It’s a little bizarre this political season to see wealthy candidates in both parties denouncing our political system for representing mostly the interests of, well, wealthy people.

Bizarre, perhaps, and sometimes a tad hypocritical, but also accurate. America’s political system is rigged. The deck is stacked against ordinary people. That’s the frustration that has fuelled, in very different ways, the anti-establishment campaigns of Donald Trump, Ted Cruz and Bernie Sanders in particular, and that is leading other candidates, like Hillary Clinton, to grab their pitchforks as well.

“Yes, the economy is rigged in favour of those at the top,” Clinton declared in the Democratic debate last week.

One glimpse of the structural unfairness in America is this: A dumb rich kid is now more likely to graduate from college than a smart poor kid, according to Robert Putnam of Harvard University.

Another: The 20 wealthiest Americans, a group that would fit comfortably inside a luxury private jet bound for a private Caribbean island, are worth more than the poorer half of the American population, according to a recent report from the Institute for Policy Studies. Forbes’ wealthiest 100 are worth as much as all 42 million African-Americans, the report says.

“Correctly, we suspect that the system is rigged, our government has become coin-operated and that we’ve been sidelined,” Wendell Potter and Nick Penniman write in their eye-opening new book about money in politics, Nation on the Take. They call for a “profound course correction,” like those the United States has periodically undertaken before.

So it’s healthy for American voters to be demanding change. But when societies face economic pain, they sometimes turn to reforms, and other times to scapegoats (like refugees this year). So the historic question for 2016 is which direction the popular revolt among American voters will ultimately take. A President Trump or President Cruz would build walls and waterboard suspected terrorists, a President Clinton or President Sanders would raise the minimum wage and invest in at-risk children.

It seems to me to make more sense to target solutions than scapegoats, but sense is often in short supply in politics. After a characteristically brilliant speech by Adlai Stevenson, the Democratic nominee for president in 1952 and 1956, a supporter is said to have bellowed, “Every thinking American will vote for you!” Legend has it that Stevenson shouted back: “That’s not enough. I need a majority!”

In the solutions domain, a starting point should be to reduce the influence of money in politics.

The pharmaceutical industry, for example, has used its lobbying heft — it spent $272,000 (Dh998,240) in campaign donations per member of Congress last year, and it has more lobbyists than there are members of Congress — to bar the government from bargaining for drug prices in Medicare. That amounts to a $50 billion annual gift to pharmaceutical companies.

The rise of inequality has complex roots, and some aren’t easily solved. For example, the empowerment of women, coupled with the tendency of people to marry those like themselves, means that high-earning men increasingly pair with high-earning women to form super-high-earning families.

Likewise, many Americans are wealthy in part because they worked hard, saved constantly and invested brilliantly. That’s to be celebrated, but all this plays out on a tilted field that also affects outcomes, and social values.

Paul Piff, a social psychologist, has conducted experiments in which Monopoly games are rigged so that one player has more money to start with and is almost predestined to win. It turns out that the wealthy player lords it over others and even grabs more pretzels from the communal bowl.

In this election season, many Americans feel that they are living that rigged Monopoly game.

Two business school professors, Michael Norton and Dan Ariely, showed people charts of the distribution of wealth in egalitarian Sweden and in highly unequal America and asked them which kind of society they would prefer to live in, without saying which country each chart represented. Some 92 per cent of Americans chose Sweden’s distribution.

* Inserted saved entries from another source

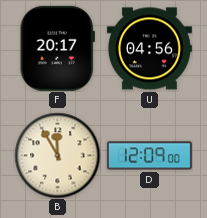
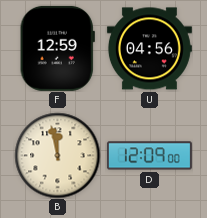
F: 20:17 -> 12:59
B: 11:55 -> 11:58
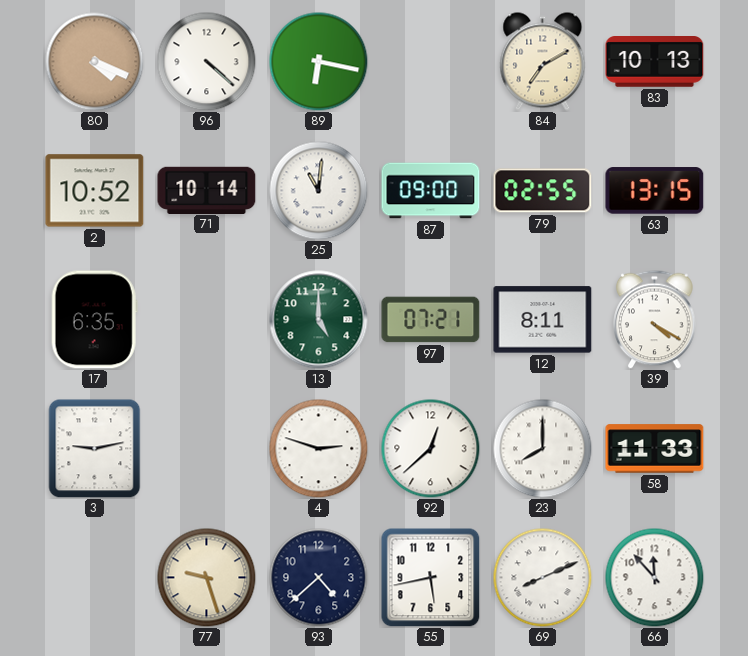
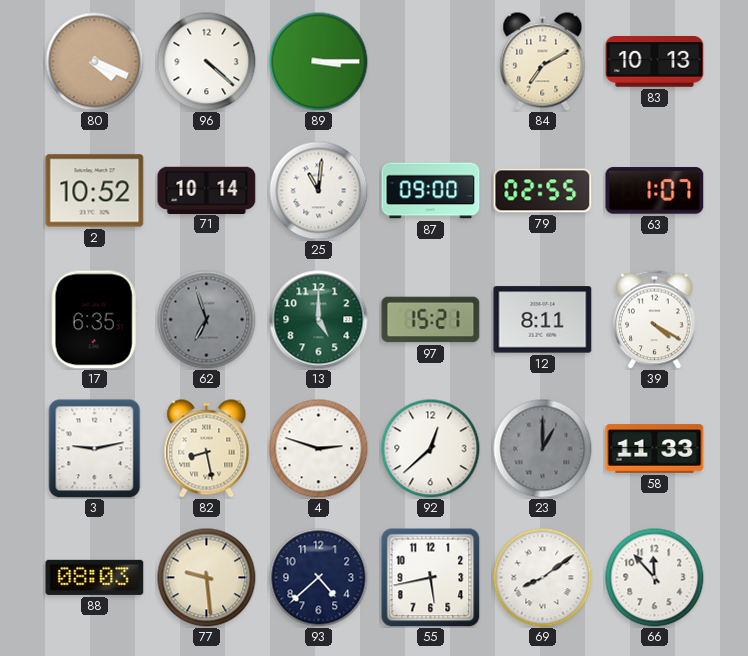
89: 6:17 -> 3:15
63: 13:15 -> 1:07
62: none -> 6:57
97: 07:21 -> 15:21
82: none -> 8:28
23: 8:00 -> 1:00
23 dial: white -> grey
88: none -> 08:03
77: 9:27 -> 9:29
69: 8:11 -> 8:09
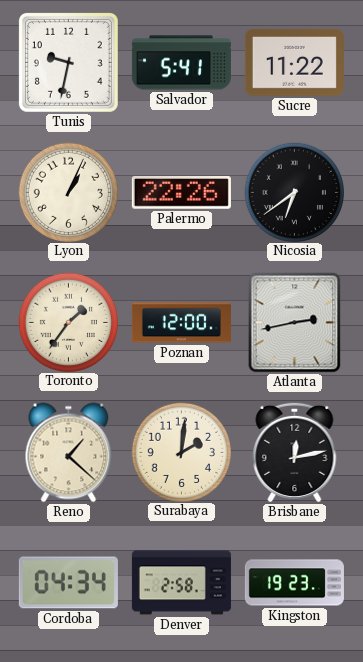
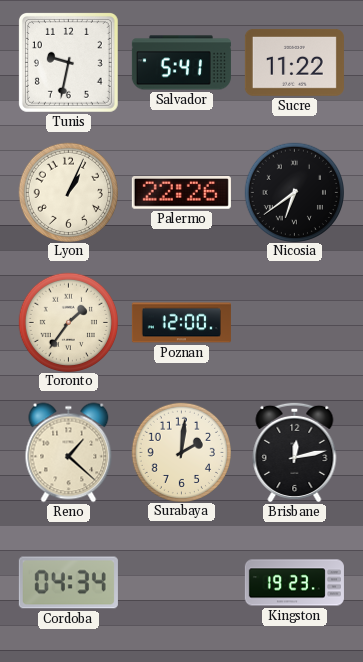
Atlanta: 2:43 -> none
Denver: 2:58 -> none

Likewise, the great philosopher John Rawls developed a thought experiment to judge the fairness of a society: Imagine that you will be placed in a society but don’t know your station there. You’re unsure if you’ll be rich or poor, smart or dumb, black or white, male or female. In that case, many of us might choose Sweden as well, rather than risk ending up in the wrong ZIP code in the United States today.

So American voters are right to feel angry. Yet the challenge is not just to diagnose the problem but also to prescribe the right fixes and achieve them in this political environment.

So may the insurrection gain ground but be channelled not by punishing scapegoats, but by pursuing reforms that make the system work better for ordinary Americans.